Mattia: Concordo con Federico sui ruoli che il festival riveste e sulle occasioni che possono implementare lo spirito del Borda. Inoltre penso che, senza stare a fare i tutorial del bel festival controculturale e di come poterlo estendere all’anno intero, si può dire una cosa banale ma vera. Un buon modo per affrontare la costruzione e la prosecuzione di un evento del genere sia non prendersi troppo sul serio e allo stesso tempo avere chiarissime le proprie radici e i propri obiettivi. Collegare la vena giocosa e spontanea all’organizzazione della pratica di una possibilità altra rispetto a questo mondo, cioè di una pratica rivoluzionaria. Nel sondare strade nuove come nell’approfondire e migliorare quelle vecchie. Tutto questo sapendo che la bellezza, la libertà e la socialità devono essere le nostre, l‘armonia di quello che si è e si fa, portate poi a espositori, musicisti e visitatori.

Le radici, in basso, nella gente che deve lavorare per campare e che fa fumetti/musica/racconti col cuore impregnato di realtà e sogni incastrati nel nostro presente. Gli obiettivi, in alto, nel portare tutto quello che c’è su, in basso per tutti, e portare tutto quello che c’è giù, in alto, a corsa in mezzo ai giganti dei supermercati dell’intrattenimento.
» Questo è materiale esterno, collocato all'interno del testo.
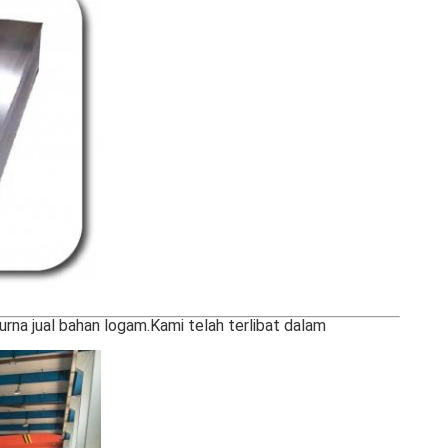
urna jual bahan logam.Kami telah terlibat dalam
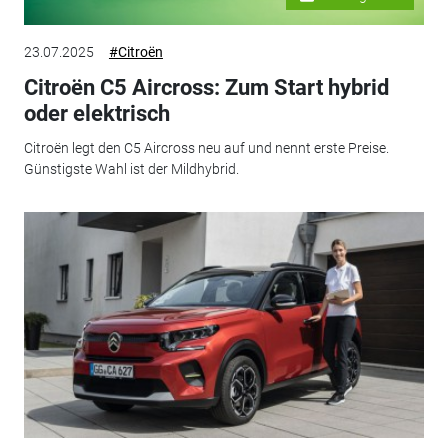
23.07.2025
#Citroën
Citroën C5 Aircross: Zum Start hybrid
oder elektrisch
Citroën legt den C5 Aircross neu auf und nennt erste Preise.
Günstigste Wahl ist der Mildhybrid.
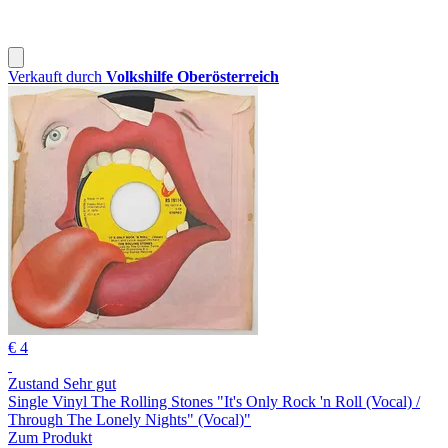
Verkauft durch
Volkshilfe Oberösterreich
€ 4
Zustand Sehr gut
Single Vinyl The Rolling Stones "It's Only Rock 'n Roll (Vocal) /
Through The Lonely Nights" (Vocal)"
Zum Produkt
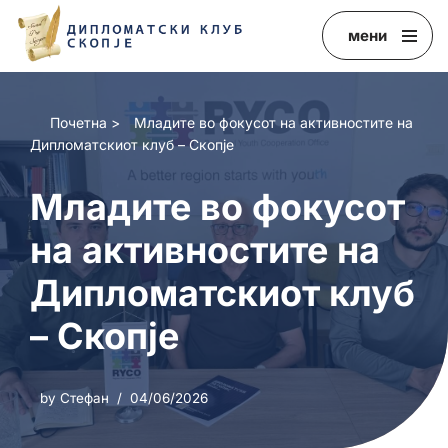
мени
Skip
to
content
Почетна
>
Младите во фокусот на активностите на
Дипломатскиот клуб – Скопје
Младите во фокусот
на активностите на
Дипломатскиот клуб
– Скопје
by
Стефан
04/06/2026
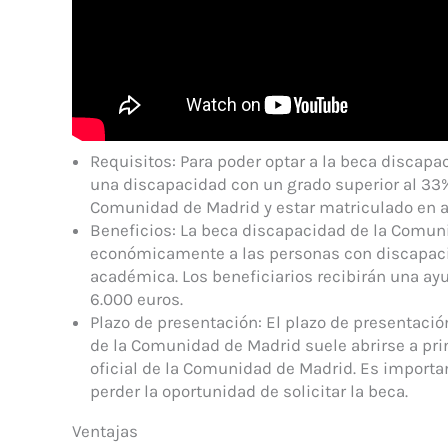
Requisitos: Para poder optar a la beca discap
una discapacidad con un grado superior al 33
Comunidad de Madrid y estar matriculado en 
Beneficios: La beca discapacidad de la Comuni
económicamente a las personas con discapaci
académica. Los beneficiarios recibirán una ayu
6.000 euros.
Plazo de presentación: El plazo de presentació
de la Comunidad de Madrid suele abrirse a pri
oficial de la Comunidad de Madrid. Es importan
perder la oportunidad de solicitar la beca.
Ventajas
Il conflitto c’è nel momento stesso in cui gli stessi ragazzi che controllano i biglietti ai tendoni dei “Comics”, per assicurarsi quei quattro euro l’ora, non vedono l’ora di passare a curiosare, discutere, bere e aiutare al festival piccolo, quello fatto da gente come loro. Il conflitto c’è nei sorrisi complici di chi tiene sul proprio stand ufficiale in Piazza Napoleone le copie di Subter-BORDA!Zine e, a chi chiede di che si tratta, racconta dei mondi che ci sono dentro il festival piccolo.

Tendendosi fuori dal baluardo, imponendosi alla vista delle folle in perenne coda, sottolineare e cercare di rendere sempre più chiara e diffusa la differenza tra il festival piccolo e il festival grande.  Illuminare il valore aggiunto che il piccolo grande festival porta con sé. Comunità, cooperazione e uguaglianza. Gioco e serietà, impulsività e struttura. Se si riuscirà a far apparire il “clima borda” anche in altre stagioni dell’anno oltre che all’immancabile fine ottobre-inizio novembre, sarà mantenendo quest’attitudine.